A song in which it appears: Wish You Were Here


1959 Fender Custom Telecaster 

In 1974 Gilmour and Waters composed the monumental You've Got To Be Crazy and performed it live, with Gilmour briefly exchanging his Strat for a Telecaster, in this case a '59 Custom on which he experienced several of his best moments as a guitarist. So much so that when the song became Dogs, the only Animals song in which the guitarist participated as a composer, Gilmour used it again with similar results. The guitar would also reappear in the live performances of the album and may also have been used in another of the songs on the album Sheep, although that may have been his Esquire '55…

Some songs in which it appears: Dogs, Sheep


1955 Gibson Les Paul Goldtop 

Few guitarists are so closely related to a brand, in this case Fender, and a model, in this case the Stratocaster, as David Gilmour, but that doesn't mean that he didn't also check out the competition, in this case Gibson, and its most mythical guitar, the Les Paul. Among all the Les Pauls that Gilmour has owned, the most interesting is the 1955 Goldtop that he used in the recording of The Wall, mainly to record what is possibly the best known song in the band's career, Another Brick In The Wall, mainly the well-known solo of its second part, which is one of the most remembered of his career.
Gilmour would not forget the guitar and used it again in a couple of songs from A Momentary Lapse of Reason, Round and Around and Poles Apart, as well as on A Great Day For Freedom from The Division Bell.
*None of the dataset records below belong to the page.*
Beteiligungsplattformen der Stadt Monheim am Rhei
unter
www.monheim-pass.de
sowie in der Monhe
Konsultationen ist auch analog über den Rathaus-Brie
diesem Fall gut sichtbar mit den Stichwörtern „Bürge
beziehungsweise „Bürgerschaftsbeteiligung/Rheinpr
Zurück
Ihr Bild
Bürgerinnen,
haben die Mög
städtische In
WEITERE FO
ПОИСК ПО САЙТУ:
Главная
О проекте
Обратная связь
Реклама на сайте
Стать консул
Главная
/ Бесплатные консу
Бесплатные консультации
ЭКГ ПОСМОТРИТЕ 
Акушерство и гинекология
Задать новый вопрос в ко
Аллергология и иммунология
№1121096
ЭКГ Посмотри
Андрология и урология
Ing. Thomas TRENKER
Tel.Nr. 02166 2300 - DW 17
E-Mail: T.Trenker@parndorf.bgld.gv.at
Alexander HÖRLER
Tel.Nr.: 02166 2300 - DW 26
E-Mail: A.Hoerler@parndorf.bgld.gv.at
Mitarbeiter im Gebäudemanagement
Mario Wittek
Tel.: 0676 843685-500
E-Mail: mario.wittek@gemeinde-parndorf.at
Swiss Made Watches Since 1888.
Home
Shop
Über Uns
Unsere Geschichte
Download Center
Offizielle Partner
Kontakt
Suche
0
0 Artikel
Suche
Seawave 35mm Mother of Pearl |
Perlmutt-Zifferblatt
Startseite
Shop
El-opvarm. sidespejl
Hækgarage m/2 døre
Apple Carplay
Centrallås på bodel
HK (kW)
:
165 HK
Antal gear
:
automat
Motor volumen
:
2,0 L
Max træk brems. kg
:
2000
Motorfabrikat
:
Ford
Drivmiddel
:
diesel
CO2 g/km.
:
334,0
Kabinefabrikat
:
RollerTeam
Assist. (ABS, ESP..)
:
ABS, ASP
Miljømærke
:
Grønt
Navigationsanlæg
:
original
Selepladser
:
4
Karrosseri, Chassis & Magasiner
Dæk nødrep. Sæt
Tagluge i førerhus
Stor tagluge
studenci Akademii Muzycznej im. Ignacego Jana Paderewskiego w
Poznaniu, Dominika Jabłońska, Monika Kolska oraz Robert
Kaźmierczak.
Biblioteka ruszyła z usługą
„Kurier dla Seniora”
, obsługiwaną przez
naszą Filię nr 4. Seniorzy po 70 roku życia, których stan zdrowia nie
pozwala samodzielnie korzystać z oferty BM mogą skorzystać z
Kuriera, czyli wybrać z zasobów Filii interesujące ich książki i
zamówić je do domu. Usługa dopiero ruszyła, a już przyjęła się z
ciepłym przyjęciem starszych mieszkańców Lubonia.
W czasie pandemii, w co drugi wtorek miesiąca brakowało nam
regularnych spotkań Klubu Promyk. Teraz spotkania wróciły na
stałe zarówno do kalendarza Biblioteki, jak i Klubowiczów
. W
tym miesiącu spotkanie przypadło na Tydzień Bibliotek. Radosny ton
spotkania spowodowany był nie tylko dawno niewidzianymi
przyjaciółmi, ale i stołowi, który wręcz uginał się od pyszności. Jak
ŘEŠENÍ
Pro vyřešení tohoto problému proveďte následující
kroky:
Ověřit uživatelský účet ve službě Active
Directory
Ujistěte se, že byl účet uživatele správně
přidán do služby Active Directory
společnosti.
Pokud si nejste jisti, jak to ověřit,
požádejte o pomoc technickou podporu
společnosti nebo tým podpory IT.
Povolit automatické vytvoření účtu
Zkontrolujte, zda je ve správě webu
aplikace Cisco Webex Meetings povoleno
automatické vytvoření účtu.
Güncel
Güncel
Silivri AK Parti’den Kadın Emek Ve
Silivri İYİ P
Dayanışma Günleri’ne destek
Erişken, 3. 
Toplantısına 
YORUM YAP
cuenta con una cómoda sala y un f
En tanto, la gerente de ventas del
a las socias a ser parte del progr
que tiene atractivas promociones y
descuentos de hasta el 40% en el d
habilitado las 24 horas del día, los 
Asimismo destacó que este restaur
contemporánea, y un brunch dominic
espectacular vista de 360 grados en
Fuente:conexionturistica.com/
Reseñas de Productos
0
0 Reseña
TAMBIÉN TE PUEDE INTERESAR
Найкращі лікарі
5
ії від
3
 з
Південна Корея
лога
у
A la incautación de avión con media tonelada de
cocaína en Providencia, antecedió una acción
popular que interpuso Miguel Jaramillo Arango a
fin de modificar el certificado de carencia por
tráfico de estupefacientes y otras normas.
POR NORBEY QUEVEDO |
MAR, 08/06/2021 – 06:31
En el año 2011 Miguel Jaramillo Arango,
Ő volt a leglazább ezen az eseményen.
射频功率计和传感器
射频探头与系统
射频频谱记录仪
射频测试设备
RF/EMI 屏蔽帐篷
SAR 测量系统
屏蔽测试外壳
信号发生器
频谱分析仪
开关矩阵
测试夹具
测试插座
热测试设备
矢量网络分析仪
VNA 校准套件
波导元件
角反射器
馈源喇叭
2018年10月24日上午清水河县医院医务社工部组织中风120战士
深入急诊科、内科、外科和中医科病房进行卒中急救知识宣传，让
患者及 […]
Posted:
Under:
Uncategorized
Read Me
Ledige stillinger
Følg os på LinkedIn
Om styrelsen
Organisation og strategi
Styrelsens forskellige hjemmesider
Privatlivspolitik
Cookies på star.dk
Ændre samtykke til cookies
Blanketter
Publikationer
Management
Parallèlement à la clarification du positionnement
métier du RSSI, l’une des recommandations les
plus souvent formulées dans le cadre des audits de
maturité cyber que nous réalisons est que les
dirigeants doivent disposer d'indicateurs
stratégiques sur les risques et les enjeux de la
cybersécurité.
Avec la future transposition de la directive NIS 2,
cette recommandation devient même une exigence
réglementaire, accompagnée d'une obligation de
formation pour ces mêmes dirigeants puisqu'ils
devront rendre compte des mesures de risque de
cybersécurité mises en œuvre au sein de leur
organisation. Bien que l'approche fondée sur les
Some songs in which it appears: Another Brick In The Wall, Round and Around, Poles Apart, A Great Day For Freedom


Fender Stratocaster (number 1)

Of course, to close this look at David Gilmour's most legendary guitars we can't but finish with another of his beloved Stratocaster models, and not just any Stratocaster, but the one with serial number ‘one’, going back to Leo Fender himself. Despite the number, it cannot be said that it was the first Stratocaster ever made, as there had been prototypes before, even so it is an incredible collector's item and it is wonderful that it came into Gilmour's hands and that he got to use it on a Pink Floyd record, as in The Wall, where it appears in the funky rhythm part of Another Brick In The Wall. Gilmour did not however keep it, as it was another of the guitars that ended up auctioned in 2019, selling for a "modest" 1,815,000 dollars.